Allen Community College
- Motto: Quality Education in a Caring Atmosphere
- Type: Public community college
- Established: April 3, 1923
- Endowment: $15.2 million
- President: Lyvier Leffler
- Students: 1,817 (Fall 2023)
- Location: Iola, Kansas, U.S.
- Campus: Rural community;
- Colors: Black and scarlet
- Nickname: Red Devils
- Website: www.allencc.edu

= Allen Community College =

Public college in Iola and Burlingame, Kansas, US

Allen Community College is a public community college in Iola, Kansas, United States. Allen offers both online and in-person courses for incoming students. Allen is also approved through the Kansas Board of Regents to offer degrees and certificates.

== History ==
Allen County College, formerly Allen County Community College, was established in 1923. The original name of the college was the Iola Junior College and it was a part of district 10 under the jurisdiction of the Board of Education of Iola Public Schools. Since the population of Iola was growing and there was only one main high school for residents to attend, there was a need for expansion. The college was originally designed to be an expansion, added onto the third floor of Iola High School. The addition was a success and that first year, there was an enrollment of 93 students. This new addition, Iola Junior College, remained a part of the high school for a total of 42 years. In June 1965, the local Board of Education successfully petitioned the State Superintendent of the Public Instruction to create a countywide community college. The petition was approved and thus, Allen County Community Junior College has now separated and its own entity.
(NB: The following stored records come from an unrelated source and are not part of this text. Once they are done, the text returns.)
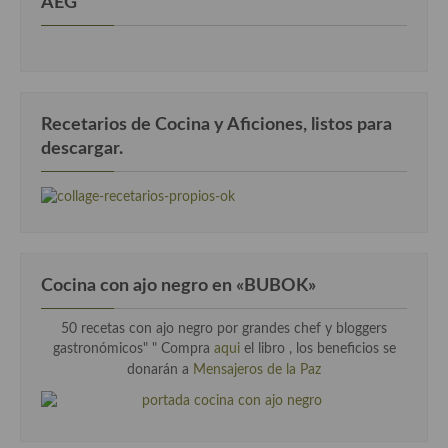
AEG
Recetarios de Cocina y Aficiones, listos para
descargar.
Cocina con ajo negro en «BUBOK»
50 recetas con ajo negro por grandes chef y bloggers
gastronómicos" "
Compra
aqui
el libro , los beneficios se
donarán a
Mensajeros de la Paz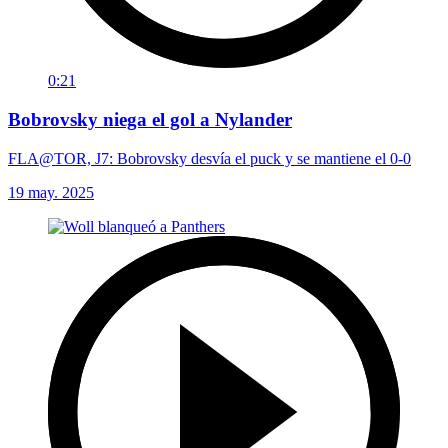
0:21
Bobrovsky niega el gol a Nylander
FLA@TOR, J7: Bobrovsky desvía el puck y se mantiene el 0-0
19 may. 2025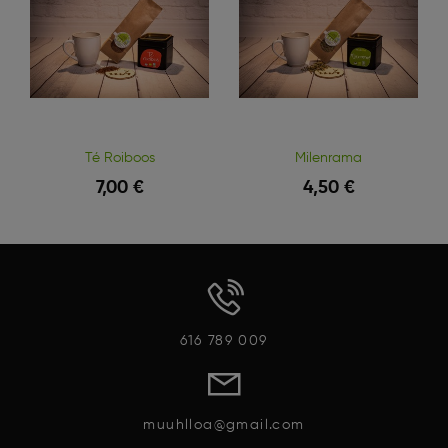
Té Roiboos
Milenrama
7,00 €
4,50 €
Vista Rápida
Vista Rápida
616 789 009
muuhlloa@gmail.com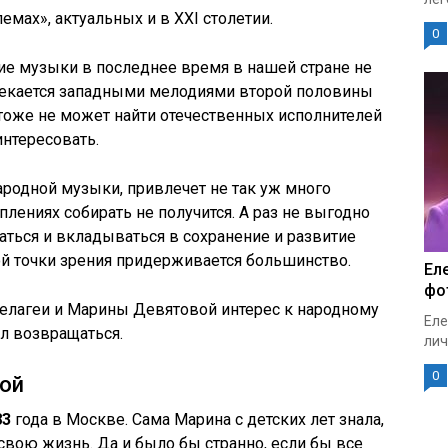
емах», актуальных и в XXI столетии.
0
ие музыки в последнее время в нашей стране не
лекается западными мелодиями второй половины
 тоже не может найти отечественных исполнителей
интересовать.
ародной музыки, привлечет не так уж много
плениях собирать не получится. А раз не выгодно
аться и вкладываться в сохранение и развитие
кой точки зрения придерживается большинство.
Ел
фо
Пелагеи и Марины Девятовой интерес к народному
Еле
ал возвращаться.
лич
0
ой
83
года в Москве. Сама Марина с детских лет знала,
вою жизнь. Да и было бы странно, если бы все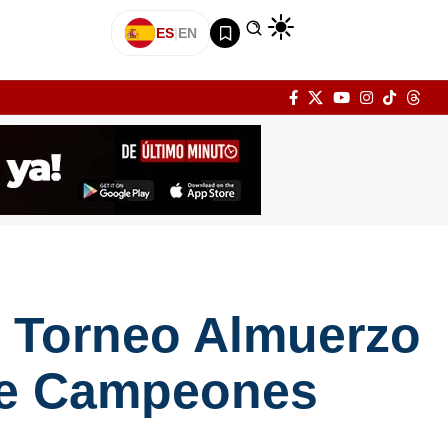
ES
|
EN
el Torneo Almuerzo
 de Campeones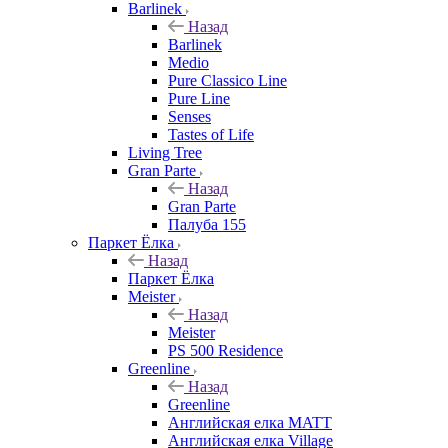
Barlinek
Назад
Barlinek
Medio
Pure Classico Line
Pure Line
Senses
Tastes of Life
Living Tree
Gran Parte
Назад
Gran Parte
Палуба 155
Паркет Ёлка
Назад
Паркет Ёлка
Meister
Назад
Meister
PS 500 Residence
Greenline
Назад
Greenline
Английская елка MATT
Английская елка Village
=== Expansion and growth ===
Although the idea of Allen County Community Junior College was now completely separated from any other building, the college still had requirements to be met before becoming a physical structure. A year after the original petition was granted, the voters of Allen County had approved a $1,500,00 bond issue, permitting the construction of the main campus on the northern edge of Iola. With the community in mind, a means for student boarding was also permitted and on August 25, 1969, A 96-bed residence hall (Horton Hall) was opened for occupancy. Only a few months later in Spring 1970, the college was official open and running and officially held its first class on the new 90-acre Iola Campus January 5, 1970. Over the next several years the college found itself steadily growing in population and eventually needed to make more expansions. In 1976, an all-weather track was built on campus to provide a place for the track & field teams to practice and hold meets. In 1979, was yet another big purchase on behalf of the college. The Board of Trustees authorized the purchase of a 250-acre farm to enhance the agriculture program; this farm being located only five miles north of Iola. This farm, over the next few years, received several additions as well. A large animal and classroom building was built on the farm grounds in 1982, and in 1988 an official horse barn was added. In May, 2000, an eight student Zahn Scholorship House was dedicated to the school as a gift from an alumnus to give agricultural students an opportunity to reside there while enrolled at the college. Although Allen County Community Junior College was making quite a few adding improvements, in the 1980s, the school had officially shortened its name to Allen County Community College.

ACCC was rapidly enhancing its campus, drawing in attention from possible students from nearby cities and this was starting to become an issue that was essentially an easy fix. In August, 1983, came the construction of Winter Hall, a slightly smaller, 56-bed residence hall. Also added was a physical fitness trial in the summer of 1994. In 1985, the Activities Building was built. The Activities Building measures in at 1800 square feet with the purpose for student recreations and winter indoor sport practices. In 1989, A fitness center was constructed on the inside of the Activities Building, fully equipped for everyday use. Also built in 1989 on the Allen County Community College campus was a 15,000 square foot Technology Building along with an Interactive Television Studio.

=== Burlingame Campus ===
In the spring of 1991, the Burlingame Campus began operations in a 7,500 square foot building built in a cooperative venture between the City of Burlingame, the unified school district, and ACCC. Two modular units were added in 1995, providing six more classrooms. An addition that more than doubled the size of the original building was completed in the fall of 2001. Allen County Community College now enrolls approximately 1,800 students each semester in the programs offered on the campuses in Iola and Burlingame, over Interactive Television, on the Internet, and at the outreach sites located within the six-county service area. Due to dwindling enrollment and the COVID-19 pandemic, the Burlingame campus was closed in 2023.

==Athletics==

The athletic program at Allen Community College fields 12 varsity teams and competes in the Eastern Division of the Kansas Jayhawk Community College Conference.